Posted on 06/30/2011 4:39:19 PM PDT by TheDingoAteMyBaby

Those who paint U.S. Supreme Court justices with a broad brush only prove they don't really understand the court. Justice Antonin Scalia was dead wrong in striking down California's restriction on selling horribly violent video games to children. And Justice Clarence Thomas did a spectacular job of showing why the Founders would uphold this law.

California enacted a law restricting the sale of graphically violent video games to children, requiring an adult to make the purchase. One such graphic game involves the player torturing a girl as she pleads for mercy, urinating on her, dousing her with gasoline and setting her on fire.

Video game merchants challenged the law for violating the First Amendment. By a single vote, the court agreed. That majority was Scalia, joined by moderate Anthony Kennedy and three liberal justices (Ruth Bader Ginsburg and President Obama's two appointees, Sonia Sotomayor and Elena Kagan).

The court upheld the law 7 to 2, but not on speech grounds. Scalia wrote for five justices that there are four types of speech outside First Amendment protection: obscenity, child porn, incitement and "fighting words."

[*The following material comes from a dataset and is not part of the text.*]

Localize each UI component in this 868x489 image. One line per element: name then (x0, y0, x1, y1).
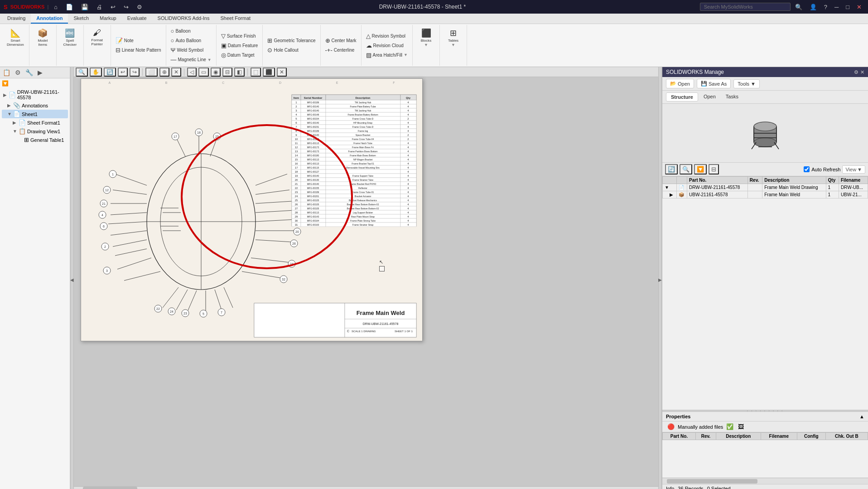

Holding that obscenity only covers sexual material, the court struck down this law for not satisfying the "strict scrutiny" required of content-based speech restrictions.

Justice Samuel Alito, joined by Chief Justice John Roberts, voted that the law was void for vagueness -- so poorly written that people could not tell where the line was drawn, which would require the statute to be rewritten.

While not reaching the free-speech issue, he strongly suggested Scalia was wrong.

The first dissent was by Justice Stephen Breyer. He quoted from a 1944 case, where the court recognized that the "power of the state to control the conduct of children reaches beyond the scope of its authority over adults."

Although agreeing with the majority that strict scrutiny applies here, Breyer added in his typical fashion that this modest restriction on speech is OK because its benefits outweigh the costs to liberty.

The only originalist opinion came from Thomas, who filed an outstanding dissent that cogently set forth why this law would be acceptable in 1791 when the First Amendment was adopted.

Referencing Scalia's four types of unprotected speech, Thomas explains, "the practices and beliefs held by the Founders reveal another category ...: speech to minor children bypassing their parents. ... Parents had absolute authority over their minor children and ... parents used that authority to direct the proper development of their children."

Thomas continued that parents in 1791 had a duty to restrict influences on their children, because children were recognized to have their own moral failings, and parents were to rigorously instill good values in them and secure wholesome influences on their development.

For that reason, parents took charge of their children's education and monitored what they read and who they spend time with. Even in their late teens, children could not marry or join the military without parental consent, or vote, serve on juries, or be witnesses in court.

Thomas showed how the Founders believed limited government could only endure if parents faithfully raised children to become virtuous and productive adults. Parents had a "sacred trust" to shield children from corrupting influences and to safeguard their development into responsible citizens.

Clarence Thomas' dissent speaks to countless cultural issues we face today. It should be recommended reading for anyone trying to understand the Framers' meaning in the First Amendment where children are concerned.

This case presents as stark a contrast as you'll ever see showing how conservatives can split on the meaning of the Constitution. And it's a critical reminder that the court hangs in the balance in the 2012 election.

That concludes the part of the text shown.